A concussion is a traumatic brain injury that affects your brain function. In this Q & A, Dr. Jason Robertson, Fellowship Trained Sports Medicine Specialist at Center for Sports Medicine & Orthopaedics, answers questions parents need to know about diagnosing and treating Sports Related Concussions (SRC) – and how to keep your young athlete safe.
Q: What are the most common causes of concussions? Are there any less common causes that people may not be aware of?
A: “The most common cause of a Sports Related Concussion (SRC) is a direct blow to the head. American football is the most at risk sport for athletes to sustain a concussion,” says Dr. Robertson. “SRCs may also occur from an indirect, impulsive force that is transmitted to the head and may not involve a direct blow to the head at all.”
Q: Can a mild concussion be treated at home? If so, how?
A: “Sports Related Concussions (SRCs) are no longer described or graded as mild because the diagnosis should not be minimized – it can be very serious. SRCs can be treated at home with mental and physical rest to allow symptoms to improve. As symptoms begin to improve, a gradual return to normal daily activity may begin, then progressing to pre-concussion activity as symptoms resolve.”

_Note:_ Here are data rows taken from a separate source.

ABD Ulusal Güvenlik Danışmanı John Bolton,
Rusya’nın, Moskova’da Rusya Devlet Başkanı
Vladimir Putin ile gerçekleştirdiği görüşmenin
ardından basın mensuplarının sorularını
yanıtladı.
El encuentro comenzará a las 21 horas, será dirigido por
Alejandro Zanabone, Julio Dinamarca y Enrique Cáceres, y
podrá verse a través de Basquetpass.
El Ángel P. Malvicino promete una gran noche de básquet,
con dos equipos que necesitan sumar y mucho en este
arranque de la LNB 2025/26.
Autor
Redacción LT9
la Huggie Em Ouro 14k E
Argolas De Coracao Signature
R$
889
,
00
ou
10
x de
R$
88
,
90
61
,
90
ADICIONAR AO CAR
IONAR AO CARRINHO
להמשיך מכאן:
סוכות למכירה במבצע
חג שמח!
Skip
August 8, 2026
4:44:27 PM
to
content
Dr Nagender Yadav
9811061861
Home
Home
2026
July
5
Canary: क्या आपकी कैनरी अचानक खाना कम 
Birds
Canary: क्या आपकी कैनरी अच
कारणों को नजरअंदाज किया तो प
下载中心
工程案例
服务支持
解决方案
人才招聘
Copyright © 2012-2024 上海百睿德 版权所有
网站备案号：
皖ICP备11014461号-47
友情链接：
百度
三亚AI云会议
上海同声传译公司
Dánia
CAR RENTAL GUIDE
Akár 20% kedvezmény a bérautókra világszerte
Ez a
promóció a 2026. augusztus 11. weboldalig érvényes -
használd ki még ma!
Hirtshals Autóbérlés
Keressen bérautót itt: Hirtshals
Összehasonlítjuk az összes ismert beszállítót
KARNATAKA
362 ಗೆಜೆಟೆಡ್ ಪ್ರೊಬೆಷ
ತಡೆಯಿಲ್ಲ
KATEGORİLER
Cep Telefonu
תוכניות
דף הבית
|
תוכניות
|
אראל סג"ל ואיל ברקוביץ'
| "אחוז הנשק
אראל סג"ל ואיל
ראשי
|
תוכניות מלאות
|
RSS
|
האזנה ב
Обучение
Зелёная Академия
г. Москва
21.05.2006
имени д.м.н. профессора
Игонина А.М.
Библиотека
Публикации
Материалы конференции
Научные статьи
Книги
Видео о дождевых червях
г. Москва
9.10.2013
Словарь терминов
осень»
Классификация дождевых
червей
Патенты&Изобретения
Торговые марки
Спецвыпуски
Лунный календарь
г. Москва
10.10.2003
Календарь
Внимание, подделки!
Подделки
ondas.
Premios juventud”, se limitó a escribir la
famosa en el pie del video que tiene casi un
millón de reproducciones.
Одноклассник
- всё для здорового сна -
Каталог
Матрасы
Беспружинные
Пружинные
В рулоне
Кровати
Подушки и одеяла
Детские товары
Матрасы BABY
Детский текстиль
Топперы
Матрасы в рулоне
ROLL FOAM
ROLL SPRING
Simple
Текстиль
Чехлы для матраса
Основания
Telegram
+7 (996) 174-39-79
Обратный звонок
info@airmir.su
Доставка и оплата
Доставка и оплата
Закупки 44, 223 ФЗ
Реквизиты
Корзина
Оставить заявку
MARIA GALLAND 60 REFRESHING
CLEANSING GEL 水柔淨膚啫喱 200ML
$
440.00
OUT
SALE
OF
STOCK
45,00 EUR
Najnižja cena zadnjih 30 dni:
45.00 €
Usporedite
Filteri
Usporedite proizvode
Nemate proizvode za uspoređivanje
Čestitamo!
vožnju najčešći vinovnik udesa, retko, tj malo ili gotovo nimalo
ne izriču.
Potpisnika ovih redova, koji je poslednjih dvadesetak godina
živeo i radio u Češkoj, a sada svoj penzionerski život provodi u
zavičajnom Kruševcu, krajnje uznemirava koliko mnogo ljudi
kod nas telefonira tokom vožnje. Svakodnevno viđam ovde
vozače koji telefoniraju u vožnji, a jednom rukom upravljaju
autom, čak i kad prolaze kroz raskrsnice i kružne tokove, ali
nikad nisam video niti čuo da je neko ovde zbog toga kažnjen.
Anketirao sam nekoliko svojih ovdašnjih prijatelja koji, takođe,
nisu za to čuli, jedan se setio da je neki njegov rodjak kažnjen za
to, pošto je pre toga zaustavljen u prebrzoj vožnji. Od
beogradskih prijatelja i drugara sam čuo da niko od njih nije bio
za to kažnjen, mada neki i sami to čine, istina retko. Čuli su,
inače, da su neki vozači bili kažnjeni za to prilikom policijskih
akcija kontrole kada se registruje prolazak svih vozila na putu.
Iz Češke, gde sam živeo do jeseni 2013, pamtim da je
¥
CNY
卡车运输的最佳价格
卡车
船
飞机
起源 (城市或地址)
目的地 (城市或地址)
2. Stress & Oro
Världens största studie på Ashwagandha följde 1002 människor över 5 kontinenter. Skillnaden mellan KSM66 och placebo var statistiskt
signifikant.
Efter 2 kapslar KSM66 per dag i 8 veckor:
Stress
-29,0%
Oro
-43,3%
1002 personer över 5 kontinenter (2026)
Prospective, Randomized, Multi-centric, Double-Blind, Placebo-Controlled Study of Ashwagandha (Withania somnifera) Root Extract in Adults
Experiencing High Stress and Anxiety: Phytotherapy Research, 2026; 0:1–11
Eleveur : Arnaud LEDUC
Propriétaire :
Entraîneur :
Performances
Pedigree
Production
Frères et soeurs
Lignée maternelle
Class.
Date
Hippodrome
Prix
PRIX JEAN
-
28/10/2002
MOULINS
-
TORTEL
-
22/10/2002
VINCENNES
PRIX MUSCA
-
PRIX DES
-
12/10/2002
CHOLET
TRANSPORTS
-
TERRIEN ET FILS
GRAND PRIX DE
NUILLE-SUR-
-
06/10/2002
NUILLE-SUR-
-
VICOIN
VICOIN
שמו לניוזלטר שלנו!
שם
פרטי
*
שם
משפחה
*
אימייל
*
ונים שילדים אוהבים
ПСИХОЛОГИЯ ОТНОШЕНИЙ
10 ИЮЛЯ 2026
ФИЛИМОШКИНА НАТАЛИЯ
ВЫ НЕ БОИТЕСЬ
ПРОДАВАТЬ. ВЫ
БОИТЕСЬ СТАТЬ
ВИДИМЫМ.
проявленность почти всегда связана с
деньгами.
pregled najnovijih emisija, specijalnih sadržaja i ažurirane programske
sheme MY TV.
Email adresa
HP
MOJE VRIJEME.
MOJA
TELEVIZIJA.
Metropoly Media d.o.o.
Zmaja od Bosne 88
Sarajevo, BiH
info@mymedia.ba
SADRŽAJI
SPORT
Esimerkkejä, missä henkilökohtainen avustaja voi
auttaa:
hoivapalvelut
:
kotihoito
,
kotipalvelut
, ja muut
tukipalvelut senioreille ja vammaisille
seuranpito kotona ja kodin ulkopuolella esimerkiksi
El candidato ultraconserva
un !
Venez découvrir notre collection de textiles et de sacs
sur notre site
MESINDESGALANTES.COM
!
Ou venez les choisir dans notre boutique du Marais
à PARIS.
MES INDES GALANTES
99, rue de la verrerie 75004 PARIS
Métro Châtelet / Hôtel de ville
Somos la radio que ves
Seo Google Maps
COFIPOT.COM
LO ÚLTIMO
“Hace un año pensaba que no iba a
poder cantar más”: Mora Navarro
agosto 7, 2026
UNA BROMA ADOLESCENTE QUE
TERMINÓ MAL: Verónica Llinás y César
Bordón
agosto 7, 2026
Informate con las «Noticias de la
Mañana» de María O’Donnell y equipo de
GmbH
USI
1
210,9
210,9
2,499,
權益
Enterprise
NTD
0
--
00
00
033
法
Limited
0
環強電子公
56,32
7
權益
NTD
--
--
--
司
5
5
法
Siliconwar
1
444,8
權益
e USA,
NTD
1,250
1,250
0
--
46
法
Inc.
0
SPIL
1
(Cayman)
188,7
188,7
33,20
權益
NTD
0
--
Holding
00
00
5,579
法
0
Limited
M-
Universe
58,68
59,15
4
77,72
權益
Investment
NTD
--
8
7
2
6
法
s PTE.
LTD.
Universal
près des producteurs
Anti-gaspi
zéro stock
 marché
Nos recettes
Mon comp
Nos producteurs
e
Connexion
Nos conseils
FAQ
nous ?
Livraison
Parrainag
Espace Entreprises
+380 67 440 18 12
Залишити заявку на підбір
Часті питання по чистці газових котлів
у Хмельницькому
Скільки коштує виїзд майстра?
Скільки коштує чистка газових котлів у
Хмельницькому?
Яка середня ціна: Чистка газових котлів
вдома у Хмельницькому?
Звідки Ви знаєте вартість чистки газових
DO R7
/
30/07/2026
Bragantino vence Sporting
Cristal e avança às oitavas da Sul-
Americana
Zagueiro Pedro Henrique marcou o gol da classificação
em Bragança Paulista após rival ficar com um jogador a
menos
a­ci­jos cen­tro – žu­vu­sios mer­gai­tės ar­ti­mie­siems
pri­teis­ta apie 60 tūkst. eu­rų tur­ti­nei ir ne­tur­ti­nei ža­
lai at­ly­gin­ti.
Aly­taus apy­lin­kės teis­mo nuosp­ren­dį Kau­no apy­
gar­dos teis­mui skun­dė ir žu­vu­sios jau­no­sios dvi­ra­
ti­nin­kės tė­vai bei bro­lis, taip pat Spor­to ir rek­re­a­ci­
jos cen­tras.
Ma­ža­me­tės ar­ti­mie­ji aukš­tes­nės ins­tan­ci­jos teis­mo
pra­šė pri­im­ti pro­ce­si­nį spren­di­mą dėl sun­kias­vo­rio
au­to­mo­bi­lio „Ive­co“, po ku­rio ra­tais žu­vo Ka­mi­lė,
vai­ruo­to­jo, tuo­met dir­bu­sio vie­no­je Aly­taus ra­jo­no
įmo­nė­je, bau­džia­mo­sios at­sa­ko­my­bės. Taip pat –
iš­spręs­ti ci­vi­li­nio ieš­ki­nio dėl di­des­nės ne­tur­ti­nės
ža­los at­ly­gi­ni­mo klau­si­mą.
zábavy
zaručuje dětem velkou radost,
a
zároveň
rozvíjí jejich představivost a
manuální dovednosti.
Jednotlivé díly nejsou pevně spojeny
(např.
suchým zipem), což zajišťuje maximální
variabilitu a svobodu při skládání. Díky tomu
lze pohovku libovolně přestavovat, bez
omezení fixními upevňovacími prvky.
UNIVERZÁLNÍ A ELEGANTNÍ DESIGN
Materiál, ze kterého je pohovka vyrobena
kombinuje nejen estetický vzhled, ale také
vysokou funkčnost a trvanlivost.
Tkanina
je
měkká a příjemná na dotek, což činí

Q: What are the immediate symptoms of concussion that people should be aware of? What about symptoms that come on later?
A: “Sports Related Concussions (SRCs) typically are associated with a headache immediately after the injury, but symptoms may also include nausea, vomiting, confusion, imbalance, amnesia, dizziness, light/noise sensitivity, or loss of consciousness,” he shares. “Symptoms may develop immediately or may gradually appear, but if any symptoms worsen then a visit to the emergency room is indicated.
Q: What are some potential complications of concussions that people should be aware of?
A: “Chronic symptoms can occur and lead to Post-Concussive Syndrome requiring further evaluation and treatment. There is, also, much we are still learning about the long-term effects of concussions on the developing brain,” explains Dr. Robertson. “The most concerning complication is Second Impact Syndrome, which can occur if a second concussion occurs before one is fully recovered – leading to rapid brain swelling and oftentimes death.”
Q: How long does it take to fully recover from a concussion, and how can a person be sure that they are fully recovered?
A: “Most commonly symptoms from an SRC resolve within 7-10 days and athletes are oftentimes able to return to their sport during that time frame, but everyone is different,” Dr. Robertson says. “That’s why it’s important to confirm that an athlete is ready by proceeding through a graduated return-to-sports protocol.”
Q: When do you recommend seeking medical treatment for a possible concussion?
A: “With any Sports Related Concussion (SRC) it is wise to see your Primary Care Physician or a Sports Medicine Physician to evaluate your symptoms and develop a graduated plan for your recovery and return to your sport,” he says. “If symptoms worsen or the athlete exhibits focal neurological defects, then you should go to the emergency room.”
Q: Is there anything else you think more people should understand about concussions?
A: “There is arguably no more important organ in the body than the brain, especially in our developing children. And, although sports are extremely important to the mental and physical growth of our kids, nothing is more important than their long-term health,” cautions Dr. Robertson. “If there is suspicion of a Sports Related Concussion (SRC), protect the child. When in doubt, sit them out.”